Extracting Fields and Wrangling Data
editExtracting Fields and Wrangling Data
editThe plugins described in this section are useful for extracting fields and parsing unstructured data into fields.
- dissect filter
-
Extracts unstructured event data into fields by using delimiters. The dissect filter does not use regular expressions and is very fast. However, if the structure of the data varies from line to line, the grok filter is more suitable.
For example, let’s say you have a log that contains the following message:
Apr 26 12:20:02 localhost systemd[1]: Starting system activity accounting tool...
The following config dissects the message:
filter { dissect { mapping => { "message" => "%{ts} %{+ts} %{+ts} %{src} %{prog}[%{pid}]: %{msg}" } } }
After the dissect filter is applied, the event will be dissected into the following fields:
{ "msg" => "Starting system activity accounting tool...", "@timestamp" => 2017-04-26T19:33:39.257Z, "src" => "localhost", "@version" => "1", "host" => "localhost.localdomain", "pid" => "1", "message" => "Apr 26 12:20:02 localhost systemd[1]: Starting system activity accounting tool...", "type" => "stdin", "prog" => "systemd", "ts" => "Apr 26 12:20:02" }
- kv filter
-
Parses key-value pairs.
For example, let’s say you have a log message that contains the following key-value pairs:
ip=1.2.3.4 error=REFUSED
The following config parses the key-value pairs into fields:
filter { kv { } }
After the filter is applied, the event in the example will have these fields:
-
ip: 1.2.3.4
-
error: REFUSED
-
- grok filter
-
Parses unstructured event data into fields. This tool is perfect for syslog logs, Apache and other webserver logs, MySQL logs, and in general, any log format that is generally written for humans and not computer consumption. Grok works by combining text patterns into something that matches your logs.

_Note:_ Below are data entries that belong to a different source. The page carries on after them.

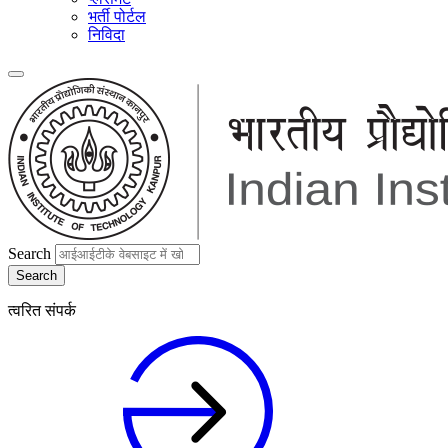
भर्ती पोर्टल
निविदा
Search
त्वरित संपर्क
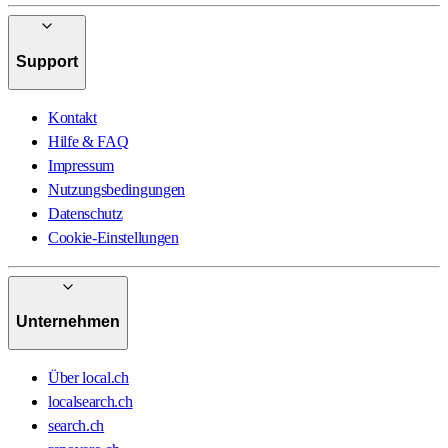
Support
Kontakt
Hilfe & FAQ
Impressum
Nutzungsbedingungen
Datenschutz
Cookie-Einstellungen
Unternehmen
Über local.ch
localsearch.ch
search.ch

For example, let’s say you have an HTTP request log that contains the following message:
55.3.244.1 GET /index.html 15824 0.043
The following config parses the message into fields:
filter { grok { match => { "message" => "%{IP:client} %{WORD:method} %{URIPATHPARAM:request} %{NUMBER:bytes} %{NUMBER:duration}" } } }
After the filter is applied, the event in the example will have these fields:
-
client: 55.3.244.1
-
method: GET
-
request: /index.html
-
bytes: 15824
-
duration: 0.043
-